According to preliminary plans, the retro-looking Haywood Hotel would create up to 225 new hotel rooms, while the modern-style residential tower facing Haywood Street would contain 94 new condos, some in excess of 2,000 square feet.
In addition, the building at the corner of Page and Battery Park that now houses Kostas Menswear would be replaced by one that would mimic the adjacent Grove Arcade in height and style and feature restaurants and retail space. A rooftop pool would serve as a deck for hotel guests, and a similar deck and pool nearby would be available to condo owners. All told, the project would create 80,000 square feet of retail and 42,000 square feet of office space, some of which would be created out of what is now the Haywood Park Hotel. About 500 underground parking spaces are planned, some of which would be for the general public.
Fraga also envisions a new arcade that would bisect his property; an archway over Page Avenue would give it a visible link to the Grove Arcade. At least some of the roofs will be vegetative, and the developer says he expects to seek energy-efficient LEED certification for his project. Fraga says he’s had discussions with city planners about possibly closing a portion of Page Avenue on weekends, creating a pedestrian-only thoroughfare where local artists could exhibit and sell their work.
Not counting the hotel, Fraga estimates that the project would cost about $100 million. And though he’s still looking for a hotel developer, Fraga says that component might cost at least another $25 million.
Build it and they will come
Fraga’s company, the Florida-based FIRC Group, bought the 2-acre downtown property from local businessman Joe Kimmel last June for $18.5 million. The package included the Haywood Park Hotel, the adjacent atrium and Starnes Building on Haywood, a parking lot on Page Avenue, and the building at 35 Battery Park Ave. that houses Kostas.
At the time of the sale, Kimmel said: “When I purchased the Haywood Park property from Robert Armstrong, I had my own dreams for the future of downtown, and I wanted to make Robert proud; he was a pioneer of downtown rebirth and development. Unfortunately, I was unable to realize those dreams on my own, so I set out to find someone who would deliver the kind of project I believe Asheville needs. Tony Fraga is that man.”
The Cuban-born Fraga, who now lives in Asheville, has tended to focus on more run-of-the-mill shopping centers and offices; locally, he’s also developing Main Street at Biltmore Lake and redeveloping Westgate shopping center as a mixed-used project. But the Haywood Park redevelopment, he has said, would be his most extensive and visionary project to date.

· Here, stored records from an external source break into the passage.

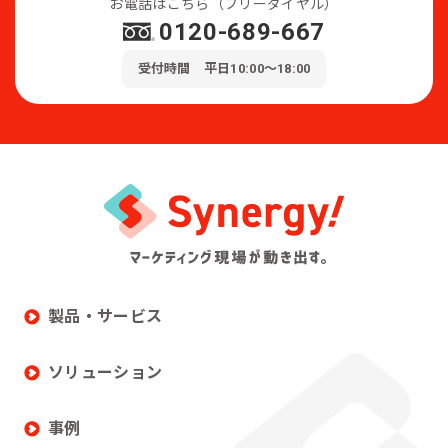
お電話はこちら（フリーダイヤル）
0120-689-667
受付時間 平日10:00～18:00
製品・サービス
ソリューション
事例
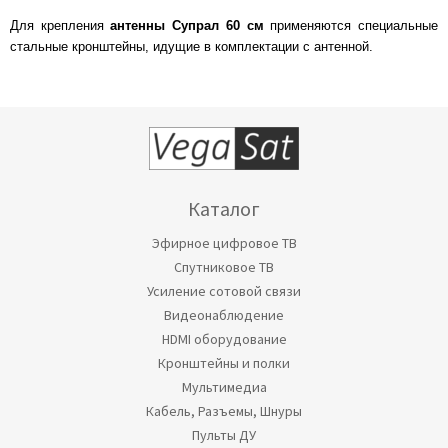
Для крепления
антенны Супрал 60 см
применяются специальные
стальные кронштейны, идущие в комплектации с антенной.
Каталог
Эфирное цифровое ТВ
Спутниковое ТВ
Усиление сотовой связи
Видеонаблюдение
HDMI оборудование
Кронштейны и полки
Мультимедиа
Кабель, Разъемы, Шнуры
Пульты ДУ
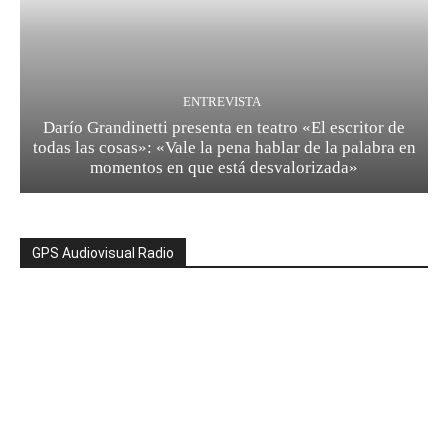
ENTREVISTA
Darío Grandinetti presenta en teatro «El escritor de
todas las cosas»: «Vale la pena hablar de la palabra en
momentos en que está desvalorizada»
GPS Audiovisual Radio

“I consider this my legacy project,” he told Xpress.
The next step for Fraga is winning city approval, starting with a formal presentation to the Downtown Commission in May. If that group signs off on the plan, it would then go to the Technical Review Committee for an exhaustive vetting, based on the scale of the Tier III project. After passing that hurdle, it would proceed to the Planning and Zoning Commission, followed by an appearance before City Council for final approval and a conditional-use permit, according to interim Planning Director Shannon Tuch.
Fraga spokesman Dave Tomsky notes that FIRC will soon unveil a Web site and hot line so that members of the public can get current information on the project and provide feedback.